■ What is required:
Wherever "drawing" shows up in the records below, copy the whole line.
------------------------
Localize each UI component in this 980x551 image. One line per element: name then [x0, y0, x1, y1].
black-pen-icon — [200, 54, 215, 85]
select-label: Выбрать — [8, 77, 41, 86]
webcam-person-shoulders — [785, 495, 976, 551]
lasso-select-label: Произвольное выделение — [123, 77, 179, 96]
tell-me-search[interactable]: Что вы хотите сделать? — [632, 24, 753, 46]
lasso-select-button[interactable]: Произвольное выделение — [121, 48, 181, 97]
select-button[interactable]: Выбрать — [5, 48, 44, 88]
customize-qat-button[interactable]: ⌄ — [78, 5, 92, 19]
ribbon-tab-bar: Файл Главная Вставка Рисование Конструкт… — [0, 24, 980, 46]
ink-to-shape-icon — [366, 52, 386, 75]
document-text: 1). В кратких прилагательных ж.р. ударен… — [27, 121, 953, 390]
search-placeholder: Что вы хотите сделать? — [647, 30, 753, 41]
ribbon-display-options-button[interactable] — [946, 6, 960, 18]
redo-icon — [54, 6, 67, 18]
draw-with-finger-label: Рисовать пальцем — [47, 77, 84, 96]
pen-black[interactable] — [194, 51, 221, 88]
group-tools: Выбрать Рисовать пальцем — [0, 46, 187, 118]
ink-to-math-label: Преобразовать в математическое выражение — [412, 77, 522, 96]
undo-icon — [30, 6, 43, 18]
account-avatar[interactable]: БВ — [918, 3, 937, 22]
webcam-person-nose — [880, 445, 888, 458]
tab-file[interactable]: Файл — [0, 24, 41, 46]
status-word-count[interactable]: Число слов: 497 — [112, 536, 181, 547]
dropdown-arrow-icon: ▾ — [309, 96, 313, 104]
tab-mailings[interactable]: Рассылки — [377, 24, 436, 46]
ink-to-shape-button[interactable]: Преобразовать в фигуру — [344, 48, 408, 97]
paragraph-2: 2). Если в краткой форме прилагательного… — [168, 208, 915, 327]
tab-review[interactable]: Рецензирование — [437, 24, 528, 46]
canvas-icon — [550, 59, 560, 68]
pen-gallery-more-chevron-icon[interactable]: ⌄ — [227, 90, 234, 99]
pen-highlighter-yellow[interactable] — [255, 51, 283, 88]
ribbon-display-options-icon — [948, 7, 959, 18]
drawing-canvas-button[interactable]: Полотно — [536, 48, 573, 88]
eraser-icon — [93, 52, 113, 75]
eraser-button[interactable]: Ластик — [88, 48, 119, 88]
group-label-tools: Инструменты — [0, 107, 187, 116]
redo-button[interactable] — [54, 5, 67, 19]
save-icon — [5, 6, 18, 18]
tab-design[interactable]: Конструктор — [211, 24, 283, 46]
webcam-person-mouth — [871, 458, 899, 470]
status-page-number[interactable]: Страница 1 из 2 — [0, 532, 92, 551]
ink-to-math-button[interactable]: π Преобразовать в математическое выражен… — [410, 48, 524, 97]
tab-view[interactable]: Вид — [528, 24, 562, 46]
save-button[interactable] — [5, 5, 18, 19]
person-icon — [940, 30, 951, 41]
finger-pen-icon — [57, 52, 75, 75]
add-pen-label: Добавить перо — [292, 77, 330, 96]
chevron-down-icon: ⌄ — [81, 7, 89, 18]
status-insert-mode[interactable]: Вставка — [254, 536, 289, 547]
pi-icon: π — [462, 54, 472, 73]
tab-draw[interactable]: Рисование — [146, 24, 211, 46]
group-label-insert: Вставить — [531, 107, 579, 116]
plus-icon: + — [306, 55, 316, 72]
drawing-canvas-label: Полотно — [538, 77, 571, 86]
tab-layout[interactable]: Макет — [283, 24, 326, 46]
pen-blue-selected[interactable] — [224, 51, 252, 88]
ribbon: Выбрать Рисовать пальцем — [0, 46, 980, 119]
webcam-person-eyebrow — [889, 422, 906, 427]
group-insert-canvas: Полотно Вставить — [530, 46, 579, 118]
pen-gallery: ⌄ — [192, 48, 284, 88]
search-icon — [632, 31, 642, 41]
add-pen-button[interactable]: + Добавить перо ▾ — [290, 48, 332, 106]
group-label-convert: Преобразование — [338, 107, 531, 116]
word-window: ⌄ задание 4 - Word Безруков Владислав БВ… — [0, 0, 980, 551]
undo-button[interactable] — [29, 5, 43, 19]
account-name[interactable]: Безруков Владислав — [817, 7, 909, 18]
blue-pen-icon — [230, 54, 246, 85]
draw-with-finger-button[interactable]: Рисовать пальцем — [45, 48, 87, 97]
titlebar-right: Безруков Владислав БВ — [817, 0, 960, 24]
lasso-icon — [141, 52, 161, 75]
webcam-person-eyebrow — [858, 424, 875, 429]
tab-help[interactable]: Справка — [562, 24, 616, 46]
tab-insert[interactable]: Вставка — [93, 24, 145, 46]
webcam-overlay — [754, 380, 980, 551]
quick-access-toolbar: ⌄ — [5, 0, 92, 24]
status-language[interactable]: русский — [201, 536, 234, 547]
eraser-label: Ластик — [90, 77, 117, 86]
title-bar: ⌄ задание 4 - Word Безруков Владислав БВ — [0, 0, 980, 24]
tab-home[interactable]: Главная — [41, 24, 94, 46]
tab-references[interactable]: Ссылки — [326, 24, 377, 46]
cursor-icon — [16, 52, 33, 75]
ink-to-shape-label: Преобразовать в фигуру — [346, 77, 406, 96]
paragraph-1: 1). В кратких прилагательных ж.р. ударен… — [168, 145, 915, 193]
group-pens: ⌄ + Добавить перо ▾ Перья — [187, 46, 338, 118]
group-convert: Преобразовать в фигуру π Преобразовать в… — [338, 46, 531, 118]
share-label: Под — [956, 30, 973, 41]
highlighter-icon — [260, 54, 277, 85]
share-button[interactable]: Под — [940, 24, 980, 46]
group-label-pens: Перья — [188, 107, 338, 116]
------------------------
■ Answer section:
drawing-canvas-button[interactable]: Полотно — [536, 48, 573, 88]
drawing-canvas-label: Полотно — [538, 77, 571, 86]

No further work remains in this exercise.